A Learning Behavior Based Framework for Secure Personalised Blockchain Federated Learning
摘要
Federated Learning (FL) is vulnerable to the introduction of poisoned attack, resulting in inaccurate predictions for specific inputs. Some existing defense aim to identify and remove potentially poisoned model updates. However, this can also incorrectly exclude a fraction of benign client updates. So we propose a framework based on learning behavior for secure personalised blockchain federated learning.
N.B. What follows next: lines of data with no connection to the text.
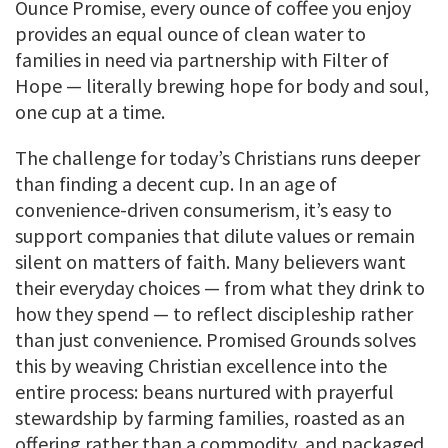
Ounce Promise, every ounce of coffee you enjoy
provides an equal ounce of clean water to
families in need via partnership with Filter of
Hope — literally brewing hope for body and soul,
one cup at a time.
The challenge for today’s Christians runs deeper
than finding a decent cup. In an age of
convenience-driven consumerism, it’s easy to
support companies that dilute values or remain
silent on matters of faith. Many believers want
their everyday choices — from what they drink to
how they spend — to reflect discipleship rather
than just convenience. Promised Grounds solves
this by weaving Christian excellence into the
entire process: beans nurtured with prayerful
stewardship by farming families, roasted as an
offering rather than a commodity, and packaged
Clients build a learning process model containing learning behavior and small number of samples before uploading the local model, the miner performs global aggregation based on process consistency and knowledge quality and builds a knowledge repository for each client. Each client’s knowledge repository contains samples provided by clients with consistent behavior. The samples in the knowledge repository are examined in conjunction with the local knowledge of the client to generate a personalised knowledge repository. Even if the global model is poisoned, due to the differences in the behavior of normal and malicious clients and the differences in the features of normal and poisoned samples, the normal repository does not contain the poisoned features, and the poisoned samples are regarded as anomalies by the normal clients by comparing them with the personalised knowledge repository. Experimental results show that our method has better defense results compared to BVFB, RLR, MultiKrum and Median algorithms, with attack success rate below 3% under multiple attack scenarios.